Adel Mhanna, warga Kota Gaza, mengatakan kepada MEE bahwa Israel berupaya meruntuhkan hukum dan ketertiban di Gaza untuk membuka jalan bagi struktur pemerintahan baru yang tunduk pada kepentingannya.
“Bagian utara Gaza berada dalam kekacauan total dalam hal distribusi bantuan dan barang,” kata guru berusia 34 tahun itu.
“Pendudukan [Israel] telah menyebabkan kekacauan di antara warga kelaparan dan geng-geng yang menjarah sebagian besar bantuan,” tambahnya.
Menurut Mhanna, "Mereka sengaja mencegah masuknya bantuan ke Gaza dan menghambat kerja organisasi-organisasi PBB sehingga mereka akan menciptakan kekacauan total di sana yang memungkinkan mereka menerapkan bentuk pemerintahan baru di masa depan."
Laporan mengenai rencana agar suku Gaza menangani urusan sipil sementara Israel menduduki jalur militer muncul pada bulan Januari.

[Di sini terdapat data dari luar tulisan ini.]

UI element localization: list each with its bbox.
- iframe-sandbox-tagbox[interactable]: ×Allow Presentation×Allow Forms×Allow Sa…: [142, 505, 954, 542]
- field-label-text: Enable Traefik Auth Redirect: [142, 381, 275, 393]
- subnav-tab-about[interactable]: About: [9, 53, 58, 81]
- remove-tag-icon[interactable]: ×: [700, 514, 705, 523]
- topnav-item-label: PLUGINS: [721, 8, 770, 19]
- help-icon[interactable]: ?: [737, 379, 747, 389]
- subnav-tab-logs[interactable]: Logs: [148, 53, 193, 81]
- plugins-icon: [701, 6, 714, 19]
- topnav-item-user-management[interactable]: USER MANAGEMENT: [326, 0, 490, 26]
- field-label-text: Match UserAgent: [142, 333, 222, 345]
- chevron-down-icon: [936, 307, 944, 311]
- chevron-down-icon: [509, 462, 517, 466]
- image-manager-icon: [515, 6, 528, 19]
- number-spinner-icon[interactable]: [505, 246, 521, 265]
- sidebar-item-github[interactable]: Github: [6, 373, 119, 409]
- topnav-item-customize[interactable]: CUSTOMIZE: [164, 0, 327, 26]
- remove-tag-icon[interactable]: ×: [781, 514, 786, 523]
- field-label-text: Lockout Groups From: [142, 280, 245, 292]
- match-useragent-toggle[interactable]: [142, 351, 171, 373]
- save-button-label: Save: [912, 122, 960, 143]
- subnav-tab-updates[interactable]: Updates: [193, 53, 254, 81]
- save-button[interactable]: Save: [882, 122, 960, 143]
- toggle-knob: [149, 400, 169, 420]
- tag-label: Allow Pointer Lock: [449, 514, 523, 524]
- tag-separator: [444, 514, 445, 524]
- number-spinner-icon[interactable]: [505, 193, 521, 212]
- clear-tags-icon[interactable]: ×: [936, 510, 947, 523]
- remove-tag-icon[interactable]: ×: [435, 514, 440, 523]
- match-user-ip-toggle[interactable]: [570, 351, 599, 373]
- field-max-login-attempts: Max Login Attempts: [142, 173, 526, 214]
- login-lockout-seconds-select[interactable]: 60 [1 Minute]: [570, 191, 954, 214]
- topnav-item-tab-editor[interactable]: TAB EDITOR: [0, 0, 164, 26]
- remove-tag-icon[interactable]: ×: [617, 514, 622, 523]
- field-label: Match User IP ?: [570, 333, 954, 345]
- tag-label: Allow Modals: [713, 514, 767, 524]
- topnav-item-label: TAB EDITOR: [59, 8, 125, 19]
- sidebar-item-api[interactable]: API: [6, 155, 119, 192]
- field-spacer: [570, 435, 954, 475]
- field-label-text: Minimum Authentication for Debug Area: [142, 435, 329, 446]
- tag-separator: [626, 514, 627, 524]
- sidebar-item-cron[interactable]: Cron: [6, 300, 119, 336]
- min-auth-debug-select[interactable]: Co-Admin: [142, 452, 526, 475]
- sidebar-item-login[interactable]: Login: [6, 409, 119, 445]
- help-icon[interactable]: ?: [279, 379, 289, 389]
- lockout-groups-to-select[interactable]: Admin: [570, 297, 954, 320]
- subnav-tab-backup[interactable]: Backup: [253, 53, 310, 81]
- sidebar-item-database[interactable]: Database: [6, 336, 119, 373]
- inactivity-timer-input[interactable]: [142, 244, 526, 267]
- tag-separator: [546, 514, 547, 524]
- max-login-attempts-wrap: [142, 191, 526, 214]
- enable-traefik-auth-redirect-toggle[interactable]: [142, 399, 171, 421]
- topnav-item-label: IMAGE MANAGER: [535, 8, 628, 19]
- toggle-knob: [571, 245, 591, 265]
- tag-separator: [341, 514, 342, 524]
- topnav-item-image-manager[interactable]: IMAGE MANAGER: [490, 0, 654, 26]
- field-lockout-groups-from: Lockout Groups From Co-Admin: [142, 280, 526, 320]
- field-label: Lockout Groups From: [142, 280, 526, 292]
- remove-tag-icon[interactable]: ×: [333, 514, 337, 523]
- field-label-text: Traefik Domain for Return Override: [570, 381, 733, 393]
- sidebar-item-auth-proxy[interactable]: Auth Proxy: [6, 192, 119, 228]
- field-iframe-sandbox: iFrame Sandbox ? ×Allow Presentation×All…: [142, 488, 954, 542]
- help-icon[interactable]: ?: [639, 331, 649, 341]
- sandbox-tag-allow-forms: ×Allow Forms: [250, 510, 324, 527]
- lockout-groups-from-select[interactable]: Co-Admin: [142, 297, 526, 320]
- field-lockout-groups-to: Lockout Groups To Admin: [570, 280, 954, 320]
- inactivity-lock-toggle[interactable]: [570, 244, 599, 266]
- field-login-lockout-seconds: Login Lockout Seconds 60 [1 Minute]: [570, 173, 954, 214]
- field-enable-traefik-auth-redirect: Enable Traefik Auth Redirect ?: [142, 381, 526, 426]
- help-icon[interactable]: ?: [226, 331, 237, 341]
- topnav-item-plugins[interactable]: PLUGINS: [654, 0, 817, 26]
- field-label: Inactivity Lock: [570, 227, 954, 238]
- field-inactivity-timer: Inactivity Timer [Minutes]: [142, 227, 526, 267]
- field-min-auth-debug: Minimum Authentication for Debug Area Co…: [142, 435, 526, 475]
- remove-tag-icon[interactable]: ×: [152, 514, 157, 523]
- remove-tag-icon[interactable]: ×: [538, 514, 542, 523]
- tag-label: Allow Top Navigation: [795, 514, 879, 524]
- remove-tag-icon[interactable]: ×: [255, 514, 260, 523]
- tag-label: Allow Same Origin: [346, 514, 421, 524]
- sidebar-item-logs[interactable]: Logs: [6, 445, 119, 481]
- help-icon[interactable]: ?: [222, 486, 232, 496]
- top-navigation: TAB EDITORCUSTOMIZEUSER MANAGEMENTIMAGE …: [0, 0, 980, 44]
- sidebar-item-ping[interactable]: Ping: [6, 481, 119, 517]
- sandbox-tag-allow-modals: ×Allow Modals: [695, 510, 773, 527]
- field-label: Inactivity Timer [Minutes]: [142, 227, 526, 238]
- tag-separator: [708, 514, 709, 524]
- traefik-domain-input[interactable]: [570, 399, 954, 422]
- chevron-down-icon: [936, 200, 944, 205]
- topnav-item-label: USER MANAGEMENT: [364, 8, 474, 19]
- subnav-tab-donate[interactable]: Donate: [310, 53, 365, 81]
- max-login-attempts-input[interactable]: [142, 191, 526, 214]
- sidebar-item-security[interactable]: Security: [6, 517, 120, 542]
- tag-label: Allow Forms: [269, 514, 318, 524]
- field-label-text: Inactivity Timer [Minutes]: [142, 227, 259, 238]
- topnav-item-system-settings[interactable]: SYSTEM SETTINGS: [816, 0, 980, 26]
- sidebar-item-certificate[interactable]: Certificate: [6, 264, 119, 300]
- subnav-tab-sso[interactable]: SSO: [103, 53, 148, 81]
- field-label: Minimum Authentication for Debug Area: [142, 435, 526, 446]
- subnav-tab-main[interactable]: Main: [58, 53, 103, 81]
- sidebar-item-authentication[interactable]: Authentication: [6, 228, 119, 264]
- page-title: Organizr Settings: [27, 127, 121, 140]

TRT World melaporkan bahwa menurut lembaga penyiaran publik Israel KAN, tentara Israel telah menyusun rencana untuk membagi Gaza "menjadi beberapa wilayah dan sub-wilayah, dengan Israel berkomunikasi secara terpisah dengan masing-masing kelompok untuk berbagai hal termasuk distribusi bantuan kemanusiaan."
KAN melaporkan bahwa rencana tersebut juga dapat meluas ke Tepi Barat yang diduduki dan merekomendasikan pembagian wilayah menjadi “emirat” dengan Israel yang tetap memegang kendali keamanan tunggal.